But war finds few excuses; and there are strange minnows in the fishing-net. Sometimes, looking into the T.B. ward, I think: "It almost comes to this: one must spit blood or fight...."
"Why don't you refuse?" my friend would say to the dairyman. "Why should you fight because another man tells you to?"
It isn't so simple as that, is it, dairyman? It isn't even a question of the immense, vague machinery behind the sergeant, but just the sergeant himself; it isn't a question of generals or politicians of great wrongs or fierce beliefs ... but of the bugle which calls you in the morning and the bugle which puts you to bed at night.
Well, well.... The dairyman is in hospital, and that is the best that he can hope for.
I read a book once about a prison.
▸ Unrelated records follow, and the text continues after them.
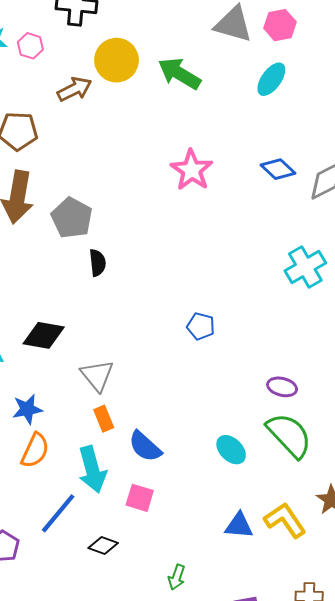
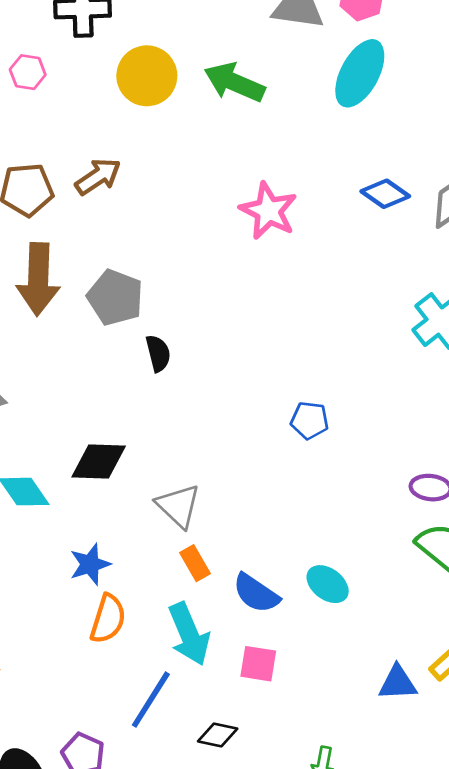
cyan ellipse: (271, 79) -> (360, 73), size x1.4
brown arrow: (74, 89) -> (98, 177), moved
cyan ellipse: (231, 450) -> (328, 584), moved

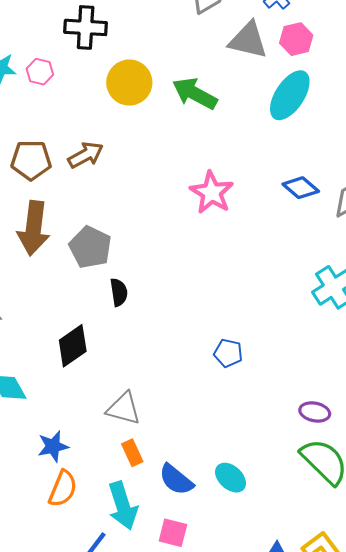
black diamond: (99, 461) -> (73, 346), moved, turned -42
gray triangle: (178, 506) -> (124, 408), turned -33

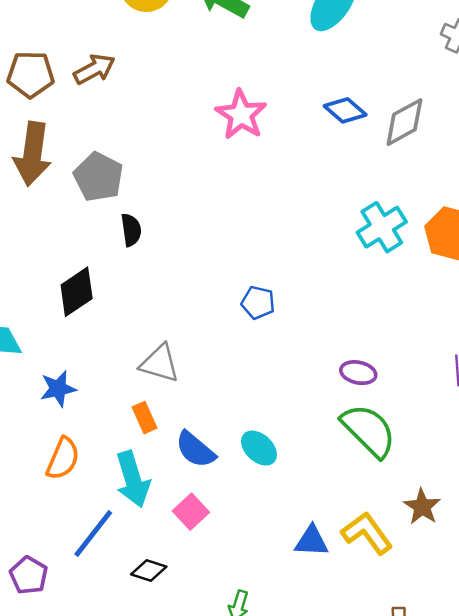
gray triangle: (124, 408) -> (160, 363), moved
blue star: (53, 446) -> (58, 389), moved
pink square: (173, 533) -> (191, 512), turned 32

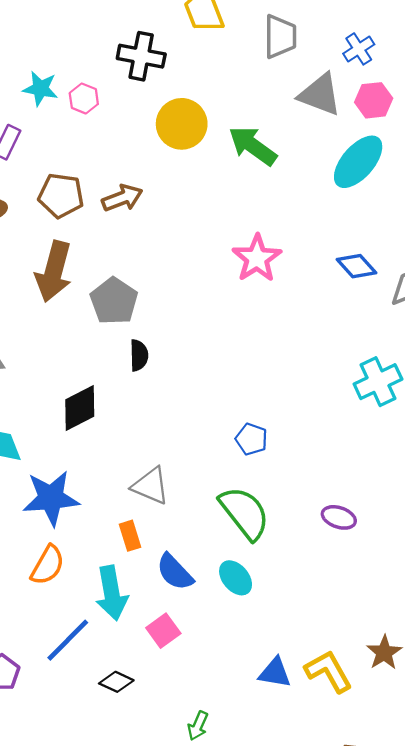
blue star: (58, 389) -> (51, 498), size x1.6
green semicircle: (369, 431) -> (245, 513), moved

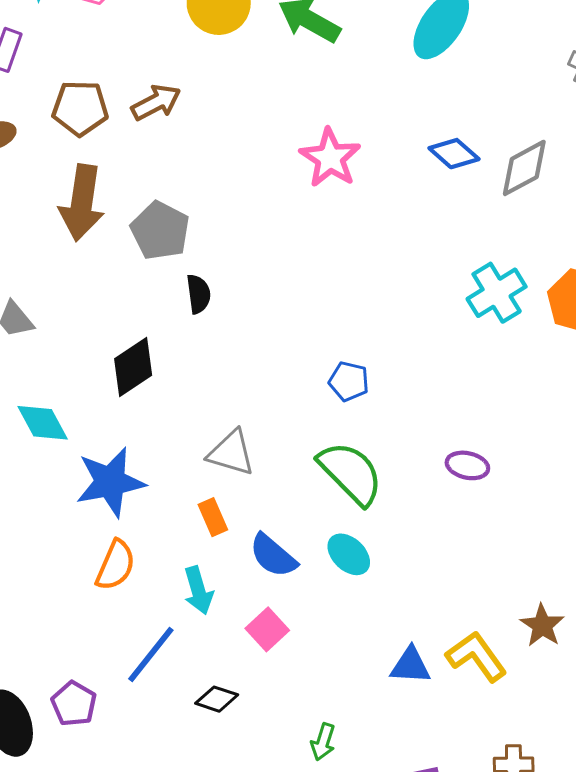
cyan arrow: (112, 593) -> (198, 590), size x0.7

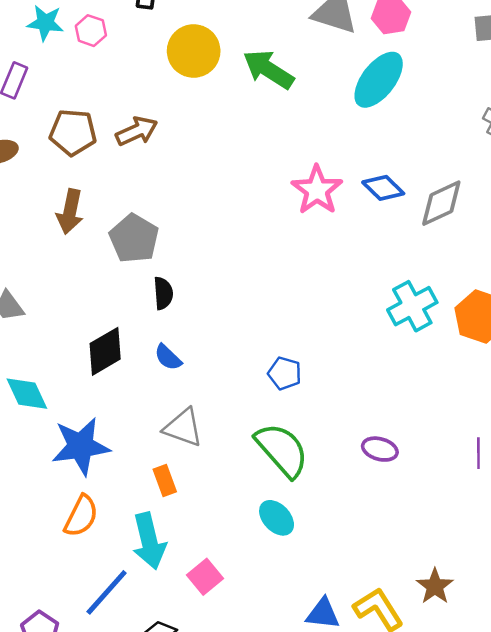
pink star: (330, 158) -> (317, 190), moved
brown arrow: (82, 203) -> (70, 212), size x0.7
blue semicircle: (273, 556) -> (168, 357), moved, size x0.7
cyan arrow: (198, 590) -> (149, 541), size x1.4

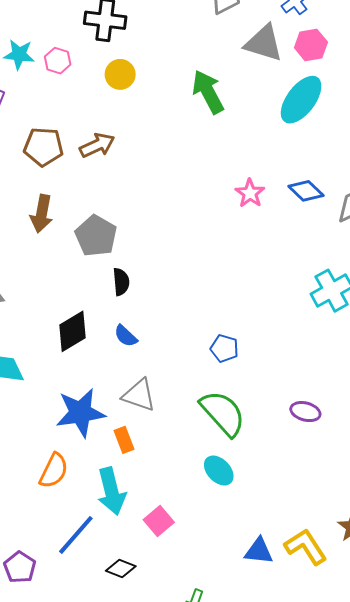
yellow circle: (194, 51) -> (120, 74), moved, size x0.7
green arrow: (269, 69) -> (208, 92), turned 30
pink star: (317, 190) -> (250, 193), size x0.7
blue star: (81, 446) -> (80, 413), moved

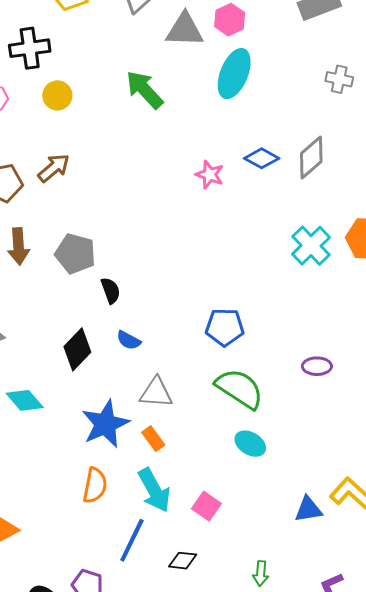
blue pentagon: (224, 348) -> (225, 327), size x1.4

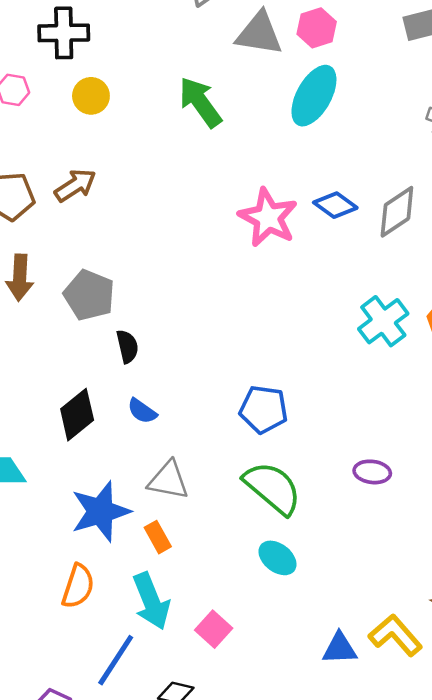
pink star: (210, 175) -> (268, 217), size x1.6

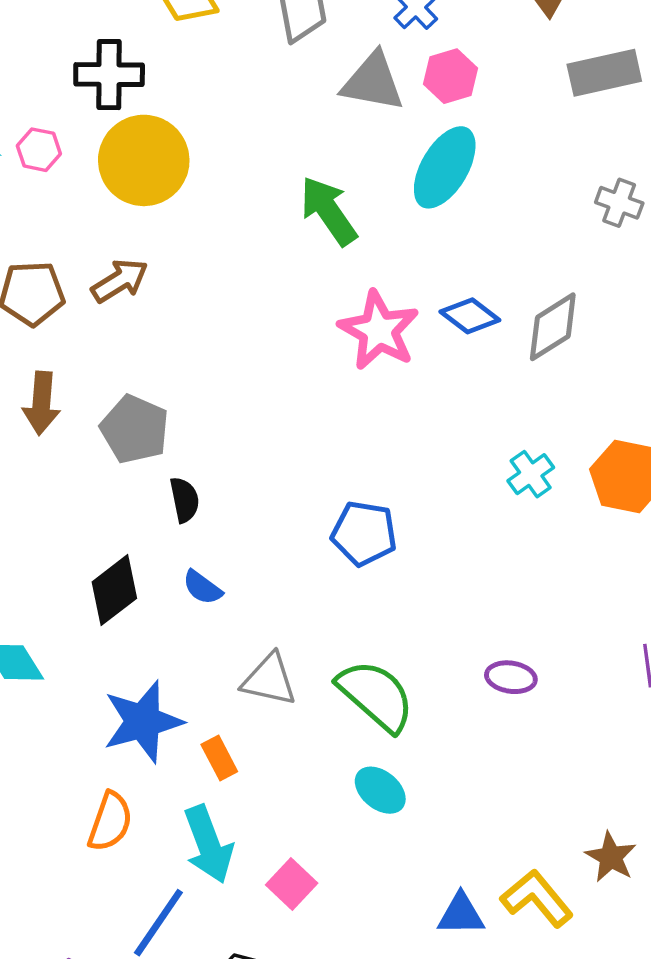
yellow circle: (91, 96) -> (144, 160), size x1.8
green arrow: (200, 102) -> (329, 211), moved
cyan cross: (383, 321) -> (531, 474), size x0.7
blue pentagon: (264, 409) -> (364, 533), moved
gray triangle: (168, 480) -> (269, 680), moved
They too, the prisoners, sought after the prison hospital, as one seeks after one's heaven.
It is so puffed up of my friend to think that his and his "movement's" are the only eyes to see the vision of horror. Why, these others are the vision!
This afternoon I was put at splints again.
I only had an inch or two to finish and I spun it out, very happy.
Presently the foot of a bed near me began to catch my attention: the toe beneath the sheets became more and more agitated, then the toes of the other foot joined the first foot, beating a frenzied tattoo beneath the coverings. I looked up.